• [Exercise description]: Exact copy, no pictures: output all the records that follow.
━━━━━ The records ━━━━━
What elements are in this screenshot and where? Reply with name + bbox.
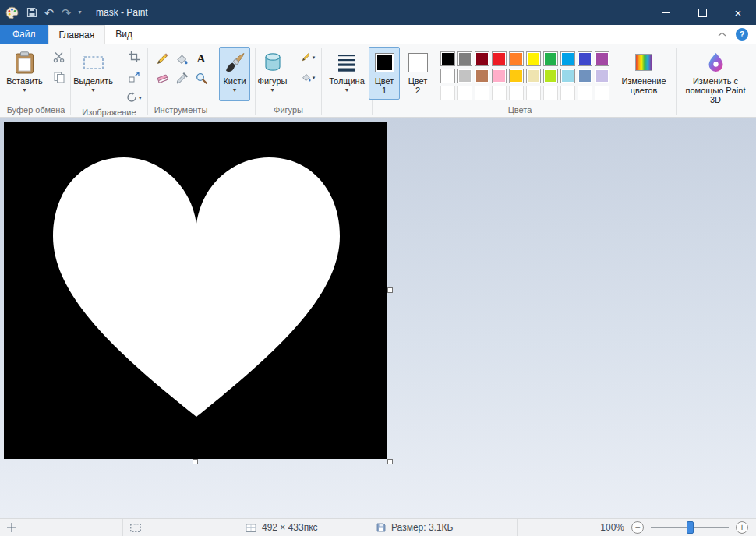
fill-bucket-icon <box>302 72 311 82</box>
palette-swatch[interactable] <box>492 69 507 83</box>
eyedropper-icon <box>176 72 188 84</box>
shape-outline-button[interactable]: ▾ <box>293 48 323 66</box>
brushes-button[interactable]: Кисти ▾ <box>219 47 249 101</box>
palette-swatch[interactable] <box>509 86 524 100</box>
caret-down-icon: ▾ <box>139 95 142 100</box>
redo-button[interactable]: ↷ <box>58 2 75 23</box>
shapes-button[interactable]: Фигуры ▾ <box>254 47 291 101</box>
group-colors: Цвет 1 Цвет 2 Изменение цветов Цвета <box>373 45 667 117</box>
palette-swatch[interactable] <box>492 86 507 100</box>
selection-icon <box>130 524 141 532</box>
shape-fill-button[interactable]: ▾ <box>293 68 323 86</box>
size-button[interactable]: Толщина ▾ <box>325 47 369 101</box>
tab-view[interactable]: Вид <box>105 25 143 44</box>
palette-swatch[interactable] <box>543 86 558 100</box>
palette-swatch[interactable] <box>560 69 575 83</box>
caret-down-icon: ▾ <box>91 87 94 93</box>
fill-tool-button[interactable] <box>171 49 192 68</box>
maximize-button[interactable] <box>684 0 720 25</box>
color-picker-tool-button[interactable] <box>171 69 192 87</box>
color2-button[interactable]: Цвет 2 <box>402 47 433 100</box>
palette-swatch[interactable] <box>595 69 609 83</box>
edit-with-paint3d-button[interactable]: Изменить с помощью Paint 3D <box>675 47 756 109</box>
collapse-ribbon-button[interactable] <box>718 32 726 37</box>
paste-button[interactable]: Вставить ▾ <box>2 47 47 101</box>
zoom-level-text: 100% <box>600 522 624 533</box>
tab-file[interactable]: Файл <box>0 25 48 44</box>
palette-swatch[interactable] <box>560 51 575 66</box>
text-tool-button[interactable]: A <box>191 49 211 68</box>
scissors-icon <box>53 51 65 63</box>
paint-bucket-icon <box>176 53 188 65</box>
edit-colors-button[interactable]: Изменение цветов <box>616 47 671 100</box>
palette-swatch[interactable] <box>475 51 489 66</box>
palette-swatch[interactable] <box>457 69 472 83</box>
paint3d-icon <box>708 50 724 75</box>
brush-icon <box>224 50 245 75</box>
resize-handle-right[interactable] <box>387 287 393 293</box>
qat-customize-button[interactable]: ▾ <box>75 2 85 23</box>
palette-swatch[interactable] <box>475 86 489 100</box>
shapes-icon <box>263 50 282 75</box>
palette-swatch[interactable] <box>440 86 455 100</box>
resize-handle-bottom[interactable] <box>193 459 198 464</box>
palette-swatch[interactable] <box>457 86 472 100</box>
palette-swatch[interactable] <box>595 86 609 100</box>
palette-swatch[interactable] <box>509 69 524 83</box>
disk-icon <box>376 523 386 532</box>
zoom-out-button[interactable]: − <box>631 521 644 534</box>
canvas-size-text: 492 × 433пкс <box>262 522 318 533</box>
palette-swatch[interactable] <box>578 51 592 66</box>
save-button[interactable] <box>23 2 41 23</box>
caret-down-icon: ▾ <box>313 75 316 80</box>
titlebar: ↶ ↷ ▾ mask - Paint × <box>0 0 756 25</box>
palette-swatch[interactable] <box>440 69 455 83</box>
zoom-slider-thumb[interactable] <box>687 521 694 534</box>
caret-down-icon: ▾ <box>233 87 236 93</box>
canvas-size-indicator: 492 × 433пкс <box>238 519 369 536</box>
palette-swatch[interactable] <box>578 86 592 100</box>
palette-swatch[interactable] <box>595 51 609 66</box>
crop-button[interactable] <box>119 48 149 66</box>
resize-icon <box>129 72 140 83</box>
magnifier-tool-button[interactable] <box>191 69 211 87</box>
resize-button[interactable] <box>119 68 149 86</box>
zoom-slider[interactable] <box>651 521 729 534</box>
palette-swatch[interactable] <box>509 51 524 66</box>
color1-button[interactable]: Цвет 1 <box>369 47 400 100</box>
copy-button[interactable] <box>49 68 69 86</box>
minimize-button[interactable] <box>648 0 684 25</box>
palette-swatch[interactable] <box>475 69 489 83</box>
palette-swatch[interactable] <box>457 51 472 66</box>
canvas[interactable] <box>4 122 387 459</box>
canvas-size-icon <box>246 524 256 532</box>
eraser-tool-button[interactable] <box>152 69 172 87</box>
palette-swatch[interactable] <box>492 51 507 66</box>
zoom-in-button[interactable]: + <box>736 521 748 534</box>
palette-swatch[interactable] <box>543 51 558 66</box>
crosshair-icon <box>7 523 16 532</box>
select-button[interactable]: Выделить ▾ <box>69 47 117 101</box>
rotate-icon <box>126 92 137 103</box>
undo-button[interactable]: ↶ <box>41 2 58 23</box>
statusbar: 492 × 433пкс Размер: 3.1КБ 100% − + <box>0 518 756 536</box>
palette-swatch[interactable] <box>440 51 455 66</box>
palette-swatch[interactable] <box>526 86 541 100</box>
group-brushes: Кисти ▾ <box>214 45 255 117</box>
zoom-controls: 100% − + <box>592 519 756 536</box>
palette-swatch[interactable] <box>526 69 541 83</box>
tab-home[interactable]: Главная <box>48 25 106 44</box>
resize-handle-corner[interactable] <box>387 459 393 464</box>
rotate-button[interactable]: ▾ <box>119 88 149 107</box>
help-button[interactable]: ? <box>736 28 748 41</box>
palette-swatch[interactable] <box>560 86 575 100</box>
palette-swatch[interactable] <box>543 69 558 83</box>
eraser-icon <box>157 73 168 83</box>
palette-swatch[interactable] <box>526 51 541 66</box>
pencil-tool-button[interactable] <box>152 49 172 68</box>
palette-swatch[interactable] <box>578 69 592 83</box>
maximize-icon <box>698 9 707 17</box>
paste-clipboard-icon <box>15 50 34 75</box>
close-button[interactable]: × <box>720 0 756 25</box>
cut-button[interactable] <box>49 48 69 66</box>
━━━━━
• [Exercise response]:
What elements are in this screenshot and where? Reply with name + bbox.
fill-bucket-icon <box>302 72 311 82</box>
palette-swatch[interactable] <box>492 69 507 83</box>
eyedropper-icon <box>176 72 188 84</box>
shape-outline-button[interactable]: ▾ <box>293 48 323 66</box>
brushes-button[interactable]: Кисти ▾ <box>219 47 249 101</box>
palette-swatch[interactable] <box>509 86 524 100</box>
caret-down-icon: ▾ <box>139 95 142 100</box>
redo-button[interactable]: ↷ <box>58 2 75 23</box>
shapes-button[interactable]: Фигуры ▾ <box>254 47 291 101</box>
group-colors: Цвет 1 Цвет 2 Изменение цветов Цвета <box>373 45 667 117</box>
palette-swatch[interactable] <box>492 86 507 100</box>
selection-icon <box>130 524 141 532</box>
shape-fill-button[interactable]: ▾ <box>293 68 323 86</box>
size-button[interactable]: Толщина ▾ <box>325 47 369 101</box>
tab-view[interactable]: Вид <box>105 25 143 44</box>
palette-swatch[interactable] <box>543 86 558 100</box>
palette-swatch[interactable] <box>560 69 575 83</box>
caret-down-icon: ▾ <box>91 87 94 93</box>
fill-tool-button[interactable] <box>171 49 192 68</box>
maximize-button[interactable] <box>684 0 720 25</box>
color-picker-tool-button[interactable] <box>171 69 192 87</box>
color2-button[interactable]: Цвет 2 <box>402 47 433 100</box>
palette-swatch[interactable] <box>595 69 609 83</box>
edit-with-paint3d-button[interactable]: Изменить с помощью Paint 3D <box>675 47 756 109</box>
collapse-ribbon-button[interactable] <box>718 32 726 37</box>
paste-button[interactable]: Вставить ▾ <box>2 47 47 101</box>
zoom-level-text: 100% <box>600 522 624 533</box>
tab-file[interactable]: Файл <box>0 25 48 44</box>
palette-swatch[interactable] <box>560 51 575 66</box>
text-tool-button[interactable]: A <box>191 49 211 68</box>
scissors-icon <box>53 51 65 63</box>
paint-bucket-icon <box>176 53 188 65</box>
edit-colors-button[interactable]: Изменение цветов <box>616 47 671 100</box>
palette-swatch[interactable] <box>475 51 489 66</box>
palette-swatch[interactable] <box>457 69 472 83</box>
paint3d-icon <box>708 50 724 75</box>
brush-icon <box>224 50 245 75</box>
resize-handle-right[interactable] <box>387 287 393 293</box>
qat-customize-button[interactable]: ▾ <box>75 2 85 23</box>
palette-swatch[interactable] <box>475 86 489 100</box>
shapes-icon <box>263 50 282 75</box>
palette-swatch[interactable] <box>440 86 455 100</box>
resize-handle-bottom[interactable] <box>193 459 198 464</box>
palette-swatch[interactable] <box>457 86 472 100</box>
palette-swatch[interactable] <box>595 86 609 100</box>
palette-swatch[interactable] <box>509 69 524 83</box>
disk-icon <box>376 523 386 532</box>
zoom-out-button[interactable]: − <box>631 521 644 534</box>
canvas-size-text: 492 × 433пкс <box>262 522 318 533</box>
palette-swatch[interactable] <box>578 51 592 66</box>
save-button[interactable] <box>23 2 41 23</box>
caret-down-icon: ▾ <box>313 75 316 80</box>
titlebar: ↶ ↷ ▾ mask - Paint × <box>0 0 756 25</box>
palette-swatch[interactable] <box>440 69 455 83</box>
zoom-slider-thumb[interactable] <box>687 521 694 534</box>
caret-down-icon: ▾ <box>233 87 236 93</box>
canvas-size-indicator: 492 × 433пкс <box>238 519 369 536</box>
palette-swatch[interactable] <box>578 86 592 100</box>
palette-swatch[interactable] <box>595 51 609 66</box>
crop-button[interactable] <box>119 48 149 66</box>
resize-icon <box>129 72 140 83</box>
magnifier-tool-button[interactable] <box>191 69 211 87</box>
resize-button[interactable] <box>119 68 149 86</box>
zoom-slider[interactable] <box>651 521 729 534</box>
palette-swatch[interactable] <box>509 51 524 66</box>
color1-button[interactable]: Цвет 1 <box>369 47 400 100</box>
copy-button[interactable] <box>49 68 69 86</box>
minimize-button[interactable] <box>648 0 684 25</box>
palette-swatch[interactable] <box>475 69 489 83</box>
palette-swatch[interactable] <box>457 51 472 66</box>
canvas[interactable] <box>4 122 387 459</box>
canvas-size-icon <box>246 524 256 532</box>
eraser-tool-button[interactable] <box>152 69 172 87</box>
palette-swatch[interactable] <box>492 51 507 66</box>
zoom-in-button[interactable]: + <box>736 521 748 534</box>
palette-swatch[interactable] <box>543 51 558 66</box>
crosshair-icon <box>7 523 16 532</box>
select-button[interactable]: Выделить ▾ <box>69 47 117 101</box>
rotate-icon <box>126 92 137 103</box>
undo-button[interactable]: ↶ <box>41 2 58 23</box>
statusbar: 492 × 433пкс Размер: 3.1КБ 100% − + <box>0 518 756 536</box>
palette-swatch[interactable] <box>440 51 455 66</box>
palette-swatch[interactable] <box>526 86 541 100</box>
group-brushes: Кисти ▾ <box>214 45 255 117</box>
zoom-controls: 100% − + <box>592 519 756 536</box>
palette-swatch[interactable] <box>526 69 541 83</box>
tab-home[interactable]: Главная <box>48 25 106 44</box>
resize-handle-corner[interactable] <box>387 459 393 464</box>
rotate-button[interactable]: ▾ <box>119 88 149 107</box>
help-button[interactable]: ? <box>736 28 748 41</box>
palette-swatch[interactable] <box>560 86 575 100</box>
palette-swatch[interactable] <box>543 69 558 83</box>
eraser-icon <box>157 73 168 83</box>
palette-swatch[interactable] <box>526 51 541 66</box>
pencil-tool-button[interactable] <box>152 49 172 68</box>
palette-swatch[interactable] <box>578 69 592 83</box>
maximize-icon <box>698 9 707 17</box>
paste-clipboard-icon <box>15 50 34 75</box>
close-button[interactable]: × <box>720 0 756 25</box>
cut-button[interactable] <box>49 48 69 66</box>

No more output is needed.